= Boyakonda Gangamma =

Hindu temple

Boyakonda Gangamma is a temple dedicated to Gangamma Devi (an incarnation of Shakti) located at Boyakonda, in Annamayya District, Andhra Pradesh, India. The temple is situated near the village of Diguvapalli in Chowdepalli mandal, approximately 20 km from Madanapalle and 150 kms from Bangalore. It serves as a prominent Hindu pilgrimage center in the region.

== History ==
Centuries ago the tribals Boyas and "Pala Ekari" Caste lived in the forest area around the hillock. They stood up and resented the repressive and automatic rule of the Nawabs. They retaliated against the Muslim soldiers and chased them. The Golconda Nawab rushed additional troops to crush the revolt...tribals could not withstand the onslaught of the Muslim army and fled into the forest and prostrated near the hillock and prayed Almighty to save them. The spirit of the Goddess Shakti descended from the hillock, shielded the tribals and crushed the Nawab's army. Local people say that the Shakti has tied the heads of soldiers to banyan tree branches. In the event of victory Boyas And Pala Ekari's Combinedly built the Gangamma temple, which saved them against evil forces and became famous for centuries...
Yet the Castes Of Boyars and Pala Ekari's are Dominant in The Area and Serving the Ammavaru...

==Legend==
It is believed that the Goddess who gives her blessings to the devotees was discovered by the ancient local people here called as Boiya's and since then they are offering their devotion and prayers to the goddess.

==Temple==
The temple of Goddess Gangamma is one of the many ancient temples located on top of a mountain. The word "Baikonda" pronounced as "Baa-ee-kon-da" means mountain which has a well. The Goddess resides right besides this well and is believed to be very powerful. This goddess is known to destroy all evil and those who sincerely worship her are bound to succeed. Her temple is dedicated to the sister of Venkateswara.

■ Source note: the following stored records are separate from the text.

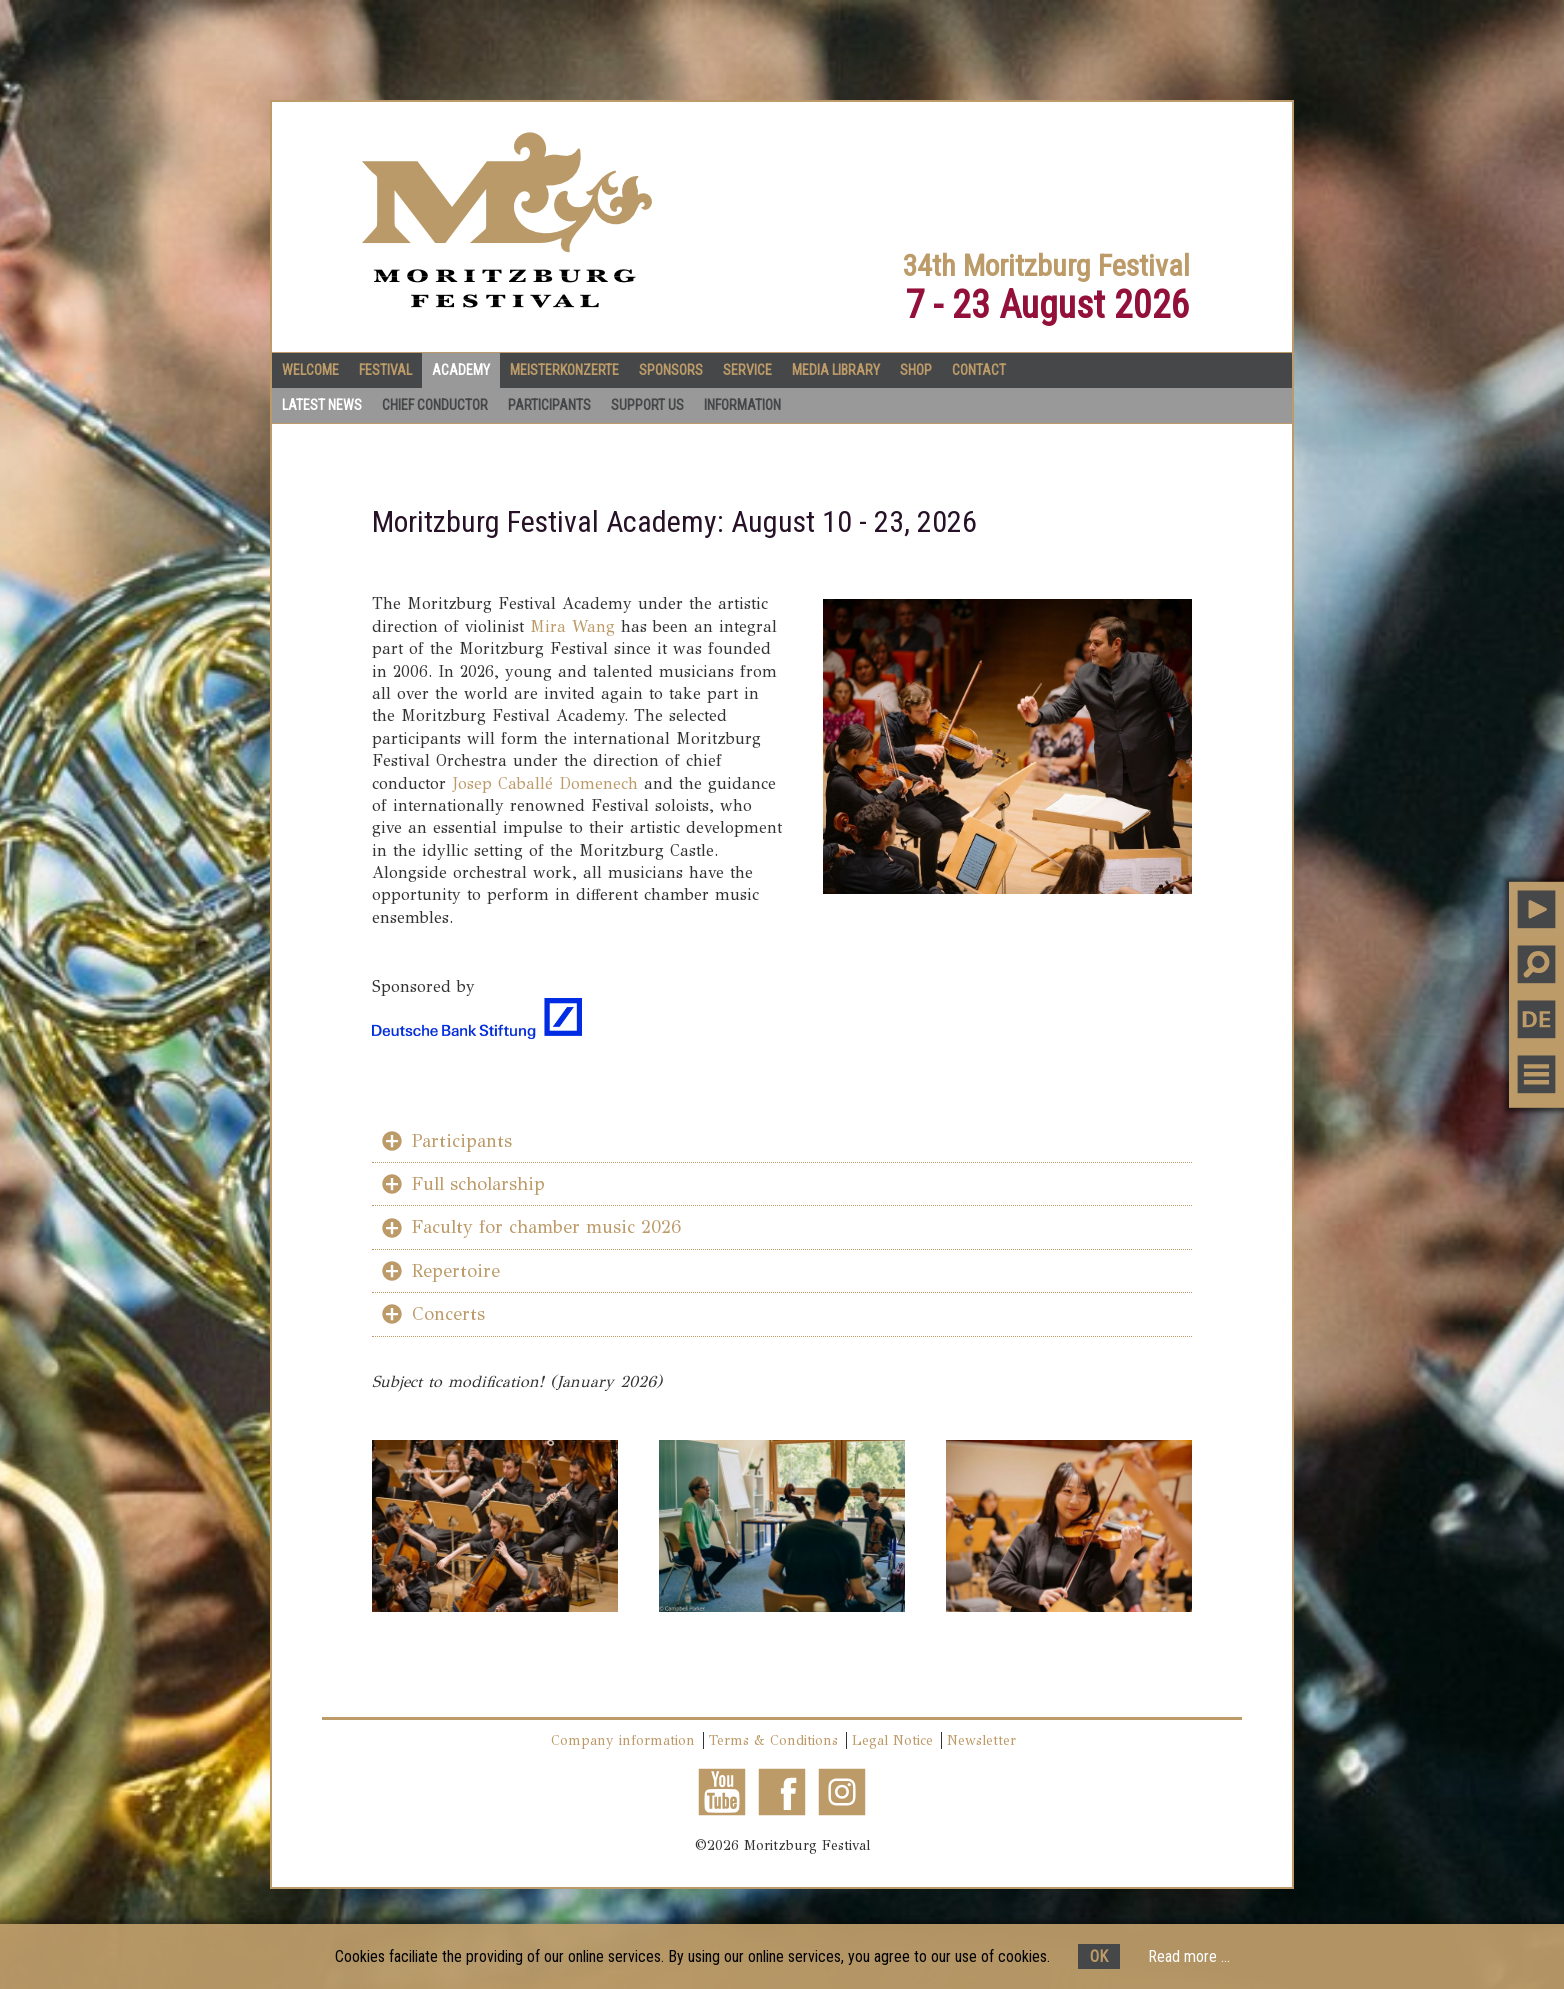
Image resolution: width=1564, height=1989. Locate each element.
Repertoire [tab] (456, 1271)
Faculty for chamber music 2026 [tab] (547, 1227)
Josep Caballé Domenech (545, 783)
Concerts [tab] (448, 1314)
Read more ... (1189, 1956)
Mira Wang (572, 626)
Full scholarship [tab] (478, 1184)
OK (1099, 1956)
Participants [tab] (462, 1141)
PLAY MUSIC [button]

Devotees come here and make their wishes and once the wish comes true they come back to make an offering to the Goddess Gangamma which they would have agreed upon once their wish became true.

The water from the well is believed to cure many skin ailments. Local people believe that the Pushkarini water is very powerful, and sprinkling it in the field will yield good crop. Devotees can test whether their wishes will be fulfilled by placing a flower on the head of the deity. Locals believe that if the flower falls on the right side it is positive and negative if it falls on the left. Devotees who come here should take the "theertha", the holy water in the well that is believed to cure and ward off evil.

The offering for the Goddess is generally a hen or a sheep which will be sacrificed to the Goddess and the meat will be cooked at the same place and shall be eaten by all the family members who would have come along.

Once a year the temple Navartri festival brings in lakhs of people from all over India, particularly the south.

==Management==
The Gangamma temple was taken over by Endowments Department of Andhra Pradesh in 1990. Since then an executive officer is in charge of administration of the temple and efforts were made to develop the temple and facilities were created for devotees.